Treatments work on rebalancing the physical body (bones, muscles, fluids, fascia, internal organs, circulatory, immune and nervous systems, etc) and well as the vital energy of the person. They also help to heal mental and emotional issues, since the body and mind are intimately connected, and our psyche has a powerful influence on our health. Our feelings and attitudes directly affect our physical body: the way we hold ourselves, move, breathe and respond to life’s experiences. Our immune, nervous and hormonal systems are all interconnected, explaining why excessive emotional stress affecting our nervous system can lead to physical illness, such as stomach ulcers, high blood pressure, infertility or cancer. The body is a clear reflector of the person within: we literally embody our joys and our suffering. Unresolved emotional issues that we hold onto become stored in the body’s tissues, blocking our vital energy, and leading to areas of inertia, tension or pain. The same mental/emotional patterns then easily become reactivated, until they are consciously released.
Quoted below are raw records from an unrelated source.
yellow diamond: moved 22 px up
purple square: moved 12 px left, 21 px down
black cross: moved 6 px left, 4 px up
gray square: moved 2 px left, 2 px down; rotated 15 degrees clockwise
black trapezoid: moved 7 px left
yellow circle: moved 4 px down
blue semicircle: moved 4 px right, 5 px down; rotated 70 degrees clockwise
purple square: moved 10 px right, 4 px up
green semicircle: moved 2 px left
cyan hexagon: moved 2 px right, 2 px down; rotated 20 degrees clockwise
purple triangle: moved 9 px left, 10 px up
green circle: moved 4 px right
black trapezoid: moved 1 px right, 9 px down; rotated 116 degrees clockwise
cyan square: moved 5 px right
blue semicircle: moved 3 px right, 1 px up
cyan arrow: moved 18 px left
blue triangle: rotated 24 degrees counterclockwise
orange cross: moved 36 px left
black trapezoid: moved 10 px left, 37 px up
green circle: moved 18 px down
Working with the physical body is therefore a powerful way of accessing and healing any related mental-emotional issues. Paying attention to the sensations in our bodies and trying to understand what they mean can be an effective way of showing us what we still need to heal on an emotional level in order for us to reach our full potential. “We forget ourselves and our destinies in health and the chief use of temporary sickness is to remind us of these concerns.” Ralph Waldo Emerson (1803-1882). Working with a complementary therapist can provide you with the guidance and support to safely release any emotional wounds and to regain physical and emotional health.
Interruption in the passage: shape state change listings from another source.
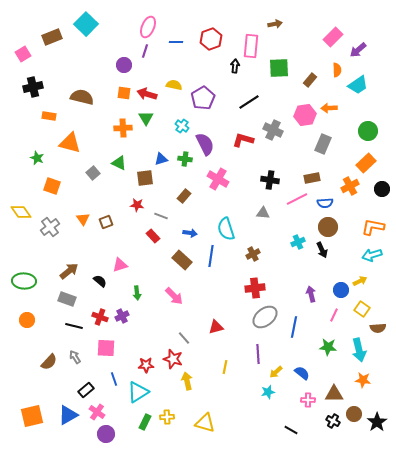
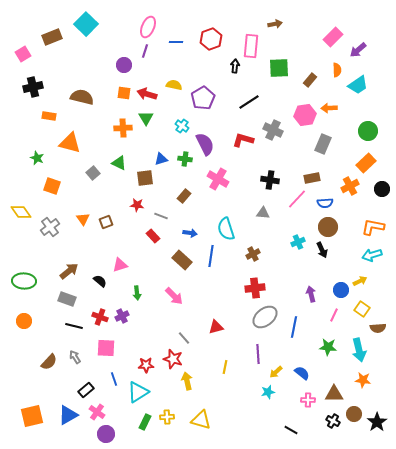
pink line at (297, 199): rotated 20 degrees counterclockwise
orange circle at (27, 320): moved 3 px left, 1 px down
yellow triangle at (205, 423): moved 4 px left, 3 px up
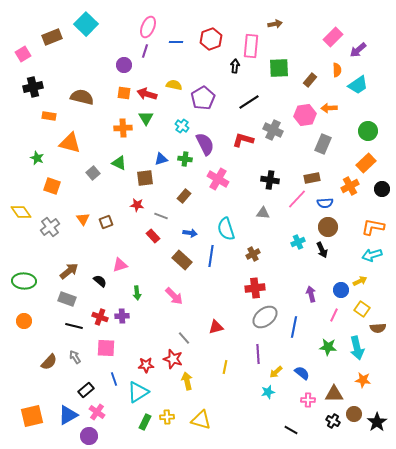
purple cross at (122, 316): rotated 24 degrees clockwise
cyan arrow at (359, 350): moved 2 px left, 2 px up
purple circle at (106, 434): moved 17 px left, 2 px down
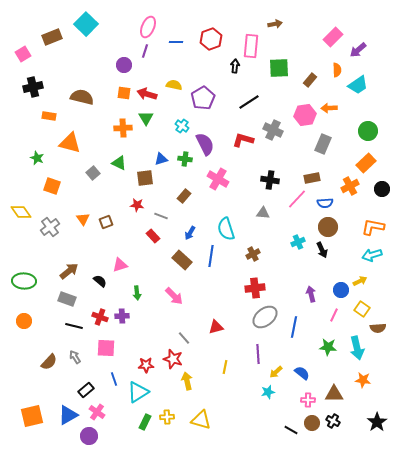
blue arrow at (190, 233): rotated 112 degrees clockwise
brown circle at (354, 414): moved 42 px left, 9 px down
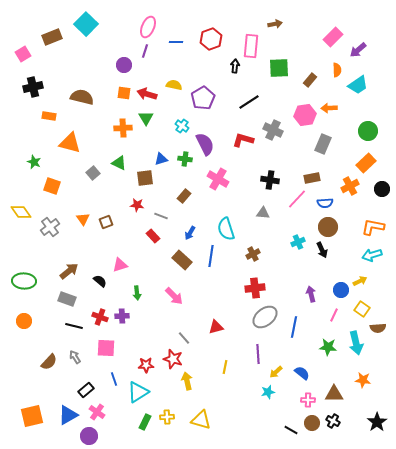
green star at (37, 158): moved 3 px left, 4 px down
cyan arrow at (357, 348): moved 1 px left, 5 px up
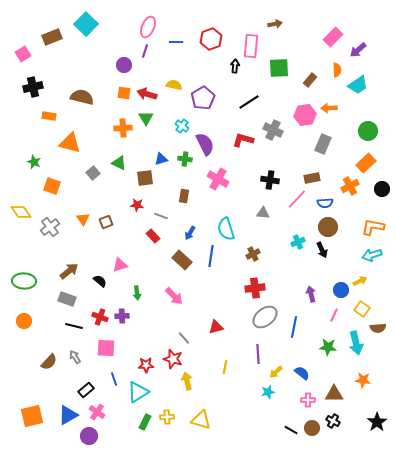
brown rectangle at (184, 196): rotated 32 degrees counterclockwise
brown circle at (312, 423): moved 5 px down
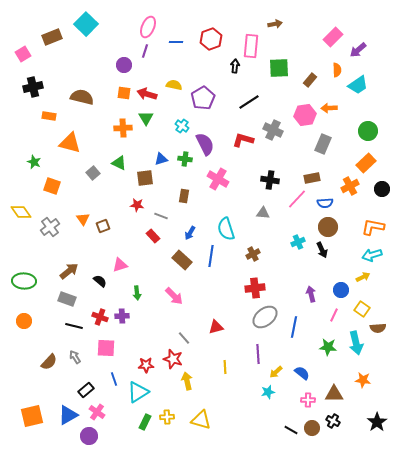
brown square at (106, 222): moved 3 px left, 4 px down
yellow arrow at (360, 281): moved 3 px right, 4 px up
yellow line at (225, 367): rotated 16 degrees counterclockwise
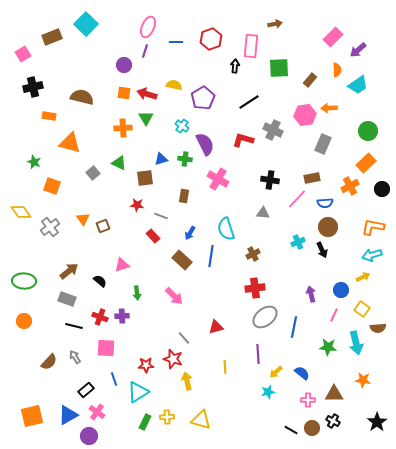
pink triangle at (120, 265): moved 2 px right
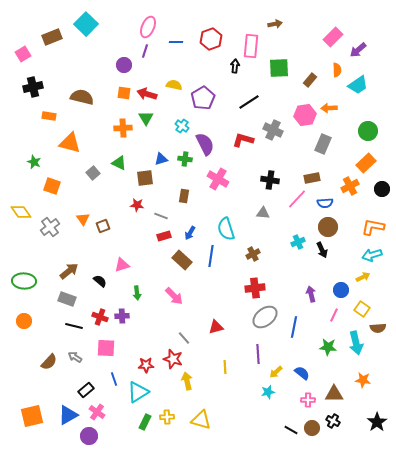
red rectangle at (153, 236): moved 11 px right; rotated 64 degrees counterclockwise
gray arrow at (75, 357): rotated 24 degrees counterclockwise
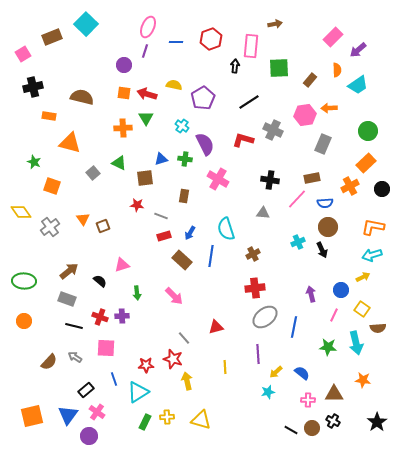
blue triangle at (68, 415): rotated 25 degrees counterclockwise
With both physical and emotional symptoms, there are two essential aspects to a successful healing process. The first, as discussed above, is the willingness to trust in your body’s own natural healing ability and inner wisdom: at the deepest level, your body and subconscious mind knows what is out of balance and what needs to happen for health to be restored. The second is to take personal responsibility for creating a healthy, balanced and fulfilling life for yourself – one that suits your individual constitution. This includes making any necessary changes to your lifestyle in order to restore and maintain health. Consuming a healthy diet, taking regular exercise, choosing work that you enjoy as much as possible, reducing your exposure to toxins, spending meaningful time with family and friends, making time to relax and do things you enjoy, to meditate or visit nature in order to connect with your deepest self and the world around you, and living in harmony with your family and community are all important for health and happiness. There is no ‘one way fits all’ advice that can be given in this regard since everyone is unique and has different requirements. Listen to your body and your intuition to find out what supports and nourishes you the most, and follow and trust in this – it is your most valuable guide. As you start to trust more in your ability to influence your own health, you may feel naturally inclined to make certain changes to your lifestyle, such as giving up smoking or taking up a form of exercise that you enjoy. Other people may feel the need to revisit and release unresolved mental or emotional patterns in order to restore healing and balance to their lives. Working together with a complementary health therapist, whether a nutritionist, cranio-sacral therapist or counsellor, can provide you with the support and encouragement to implement these positive changes and to create a way of life that allows you to reach your full potential – physically, mentally and spiritually.

The most valuable lessons that I have learnt in my own healing journey are the importance of taking responsibility for our own health and life, trusting in the body’s natural healing ability and inner wisdom, and living in harmony with nature and the world around us.